▸ **EXERCISE GOAL**
Each entry below is to be copied verbatim.

▸ **SUPPLIED INFORMATION**
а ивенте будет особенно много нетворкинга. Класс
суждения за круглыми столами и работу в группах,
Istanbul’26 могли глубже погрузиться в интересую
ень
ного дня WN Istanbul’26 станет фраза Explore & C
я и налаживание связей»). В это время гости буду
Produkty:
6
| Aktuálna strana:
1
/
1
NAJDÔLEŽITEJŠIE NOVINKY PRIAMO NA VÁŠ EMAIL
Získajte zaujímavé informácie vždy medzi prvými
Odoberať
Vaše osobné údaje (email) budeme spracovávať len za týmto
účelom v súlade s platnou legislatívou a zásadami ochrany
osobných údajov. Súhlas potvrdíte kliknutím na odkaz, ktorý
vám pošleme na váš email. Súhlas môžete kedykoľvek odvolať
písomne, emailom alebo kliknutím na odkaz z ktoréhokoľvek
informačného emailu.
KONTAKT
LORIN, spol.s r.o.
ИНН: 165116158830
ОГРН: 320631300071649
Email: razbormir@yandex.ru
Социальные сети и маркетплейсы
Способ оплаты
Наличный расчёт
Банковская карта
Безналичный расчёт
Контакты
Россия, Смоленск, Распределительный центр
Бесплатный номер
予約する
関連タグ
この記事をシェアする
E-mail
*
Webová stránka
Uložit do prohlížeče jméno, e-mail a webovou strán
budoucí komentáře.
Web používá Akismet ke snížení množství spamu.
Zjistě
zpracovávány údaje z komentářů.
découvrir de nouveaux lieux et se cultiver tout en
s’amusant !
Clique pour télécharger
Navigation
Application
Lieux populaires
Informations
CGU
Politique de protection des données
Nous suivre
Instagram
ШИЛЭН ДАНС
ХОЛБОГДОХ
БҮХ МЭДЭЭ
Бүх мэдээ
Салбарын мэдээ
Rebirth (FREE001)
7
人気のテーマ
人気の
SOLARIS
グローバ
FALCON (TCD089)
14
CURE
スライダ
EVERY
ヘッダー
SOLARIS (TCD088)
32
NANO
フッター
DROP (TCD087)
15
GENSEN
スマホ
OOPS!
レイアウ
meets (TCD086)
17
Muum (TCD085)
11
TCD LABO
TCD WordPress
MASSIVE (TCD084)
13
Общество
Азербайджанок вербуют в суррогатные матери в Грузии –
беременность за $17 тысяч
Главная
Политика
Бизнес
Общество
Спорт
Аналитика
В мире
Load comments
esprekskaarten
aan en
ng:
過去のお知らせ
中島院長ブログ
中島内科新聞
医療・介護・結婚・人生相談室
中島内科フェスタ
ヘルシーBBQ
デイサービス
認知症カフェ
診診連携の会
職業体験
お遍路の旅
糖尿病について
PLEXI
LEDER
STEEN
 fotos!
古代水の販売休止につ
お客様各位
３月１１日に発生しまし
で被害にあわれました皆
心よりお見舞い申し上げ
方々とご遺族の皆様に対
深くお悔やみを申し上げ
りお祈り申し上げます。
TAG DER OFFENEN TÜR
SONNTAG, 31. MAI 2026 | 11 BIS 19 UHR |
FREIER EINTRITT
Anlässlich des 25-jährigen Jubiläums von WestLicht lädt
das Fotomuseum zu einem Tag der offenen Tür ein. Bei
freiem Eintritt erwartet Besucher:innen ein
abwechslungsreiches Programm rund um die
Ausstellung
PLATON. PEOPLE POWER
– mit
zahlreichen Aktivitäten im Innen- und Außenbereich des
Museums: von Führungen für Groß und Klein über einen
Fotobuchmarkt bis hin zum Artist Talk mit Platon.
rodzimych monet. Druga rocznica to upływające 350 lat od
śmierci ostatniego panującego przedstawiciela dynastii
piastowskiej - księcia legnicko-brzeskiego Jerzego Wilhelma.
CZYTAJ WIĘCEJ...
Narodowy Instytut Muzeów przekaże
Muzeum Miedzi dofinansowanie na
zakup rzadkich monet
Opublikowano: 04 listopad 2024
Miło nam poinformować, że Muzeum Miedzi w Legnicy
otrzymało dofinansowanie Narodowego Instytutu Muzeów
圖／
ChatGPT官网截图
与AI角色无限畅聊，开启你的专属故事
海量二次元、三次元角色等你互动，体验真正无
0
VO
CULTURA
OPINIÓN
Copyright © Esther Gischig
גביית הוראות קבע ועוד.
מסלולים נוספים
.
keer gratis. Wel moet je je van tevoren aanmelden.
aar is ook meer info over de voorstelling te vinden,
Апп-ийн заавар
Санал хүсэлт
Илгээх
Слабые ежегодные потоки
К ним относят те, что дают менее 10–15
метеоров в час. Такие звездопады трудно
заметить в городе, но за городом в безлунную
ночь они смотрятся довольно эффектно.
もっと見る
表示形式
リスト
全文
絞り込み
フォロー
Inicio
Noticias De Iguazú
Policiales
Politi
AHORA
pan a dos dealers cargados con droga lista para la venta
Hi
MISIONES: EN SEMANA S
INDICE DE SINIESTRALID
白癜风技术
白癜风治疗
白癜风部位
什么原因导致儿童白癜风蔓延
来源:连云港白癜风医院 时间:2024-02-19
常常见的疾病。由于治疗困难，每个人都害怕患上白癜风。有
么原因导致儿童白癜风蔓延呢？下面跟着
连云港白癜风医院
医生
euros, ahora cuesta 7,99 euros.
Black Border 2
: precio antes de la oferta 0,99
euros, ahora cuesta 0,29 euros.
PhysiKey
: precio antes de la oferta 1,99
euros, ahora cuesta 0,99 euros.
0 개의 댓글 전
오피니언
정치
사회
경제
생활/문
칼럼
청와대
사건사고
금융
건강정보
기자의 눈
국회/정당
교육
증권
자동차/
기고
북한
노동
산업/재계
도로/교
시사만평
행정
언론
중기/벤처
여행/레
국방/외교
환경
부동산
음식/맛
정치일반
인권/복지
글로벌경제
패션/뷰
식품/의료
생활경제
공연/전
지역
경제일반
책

▸ **SOLVED EXERCISE**
а ивенте будет особенно много нетворкинга. Класс
суждения за круглыми столами и работу в группах,
Istanbul’26 могли глубже погрузиться в интересую
ень
ного дня WN Istanbul’26 станет фраза Explore & C
я и налаживание связей»). В это время гости буду
Produkty:
6
| Aktuálna strana:
1
/
1
NAJDÔLEŽITEJŠIE NOVINKY PRIAMO NA VÁŠ EMAIL
Získajte zaujímavé informácie vždy medzi prvými
Odoberať
Vaše osobné údaje (email) budeme spracovávať len za týmto
účelom v súlade s platnou legislatívou a zásadami ochrany
osobných údajov. Súhlas potvrdíte kliknutím na odkaz, ktorý
vám pošleme na váš email. Súhlas môžete kedykoľvek odvolať
písomne, emailom alebo kliknutím na odkaz z ktoréhokoľvek
informačného emailu.
KONTAKT
LORIN, spol.s r.o.
ИНН: 165116158830
ОГРН: 320631300071649
Email: razbormir@yandex.ru
Социальные сети и маркетплейсы
Способ оплаты
Наличный расчёт
Банковская карта
Безналичный расчёт
Контакты
Россия, Смоленск, Распределительный центр
Бесплатный номер
予約する
関連タグ
この記事をシェアする
E-mail
*
Webová stránka
Uložit do prohlížeče jméno, e-mail a webovou strán
budoucí komentáře.
Web používá Akismet ke snížení množství spamu.
Zjistě
zpracovávány údaje z komentářů.
découvrir de nouveaux lieux et se cultiver tout en
s’amusant !
Clique pour télécharger
Navigation
Application
Lieux populaires
Informations
CGU
Politique de protection des données
Nous suivre
Instagram
ШИЛЭН ДАНС
ХОЛБОГДОХ
БҮХ МЭДЭЭ
Бүх мэдээ
Салбарын мэдээ
Rebirth (FREE001)
7
人気のテーマ
人気の
SOLARIS
グローバ
FALCON (TCD089)
14
CURE
スライダ
EVERY
ヘッダー
SOLARIS (TCD088)
32
NANO
フッター
DROP (TCD087)
15
GENSEN
スマホ
OOPS!
レイアウ
meets (TCD086)
17
Muum (TCD085)
11
TCD LABO
TCD WordPress
MASSIVE (TCD084)
13
Общество
Азербайджанок вербуют в суррогатные матери в Грузии –
беременность за $17 тысяч
Главная
Политика
Бизнес
Общество
Спорт
Аналитика
В мире
Load comments
esprekskaarten
aan en
ng:
過去のお知らせ
中島院長ブログ
中島内科新聞
医療・介護・結婚・人生相談室
中島内科フェスタ
ヘルシーBBQ
デイサービス
認知症カフェ
診診連携の会
職業体験
お遍路の旅
糖尿病について
PLEXI
LEDER
STEEN
 fotos!
古代水の販売休止につ
お客様各位
３月１１日に発生しまし
で被害にあわれました皆
心よりお見舞い申し上げ
方々とご遺族の皆様に対
深くお悔やみを申し上げ
りお祈り申し上げます。
TAG DER OFFENEN TÜR
SONNTAG, 31. MAI 2026 | 11 BIS 19 UHR |
FREIER EINTRITT
Anlässlich des 25-jährigen Jubiläums von WestLicht lädt
das Fotomuseum zu einem Tag der offenen Tür ein. Bei
freiem Eintritt erwartet Besucher:innen ein
abwechslungsreiches Programm rund um die
Ausstellung
PLATON. PEOPLE POWER
– mit
zahlreichen Aktivitäten im Innen- und Außenbereich des
Museums: von Führungen für Groß und Klein über einen
Fotobuchmarkt bis hin zum Artist Talk mit Platon.
rodzimych monet. Druga rocznica to upływające 350 lat od
śmierci ostatniego panującego przedstawiciela dynastii
piastowskiej - księcia legnicko-brzeskiego Jerzego Wilhelma.
CZYTAJ WIĘCEJ...
Narodowy Instytut Muzeów przekaże
Muzeum Miedzi dofinansowanie na
zakup rzadkich monet
Opublikowano: 04 listopad 2024
Miło nam poinformować, że Muzeum Miedzi w Legnicy
otrzymało dofinansowanie Narodowego Instytutu Muzeów
圖／
ChatGPT官网截图
与AI角色无限畅聊，开启你的专属故事
海量二次元、三次元角色等你互动，体验真正无
0
VO
CULTURA
OPINIÓN
Copyright © Esther Gischig
גביית הוראות קבע ועוד.
מסלולים נוספים
.
keer gratis. Wel moet je je van tevoren aanmelden.
aar is ook meer info over de voorstelling te vinden,
Апп-ийн заавар
Санал хүсэлт
Илгээх
Слабые ежегодные потоки
К ним относят те, что дают менее 10–15
метеоров в час. Такие звездопады трудно
заметить в городе, но за городом в безлунную
ночь они смотрятся довольно эффектно.
もっと見る
表示形式
リスト
全文
絞り込み
フォロー
Inicio
Noticias De Iguazú
Policiales
Politi
AHORA
pan a dos dealers cargados con droga lista para la venta
Hi
MISIONES: EN SEMANA S
INDICE DE SINIESTRALID
白癜风技术
白癜风治疗
白癜风部位
什么原因导致儿童白癜风蔓延
来源:连云港白癜风医院 时间:2024-02-19
常常见的疾病。由于治疗困难，每个人都害怕患上白癜风。有
么原因导致儿童白癜风蔓延呢？下面跟着
连云港白癜风医院
医生
euros, ahora cuesta 7,99 euros.
Black Border 2
: precio antes de la oferta 0,99
euros, ahora cuesta 0,29 euros.
PhysiKey
: precio antes de la oferta 1,99
euros, ahora cuesta 0,99 euros.
0 개의 댓글 전
오피니언
정치
사회
경제
생활/문
칼럼
청와대
사건사고
금융
건강정보
기자의 눈
국회/정당
교육
증권
자동차/
기고
북한
노동
산업/재계
도로/교
시사만평
행정
언론
중기/벤처
여행/레
국방/외교
환경
부동산
음식/맛
정치일반
인권/복지
글로벌경제
패션/뷰
식품/의료
생활경제
공연/전
지역
경제일반
책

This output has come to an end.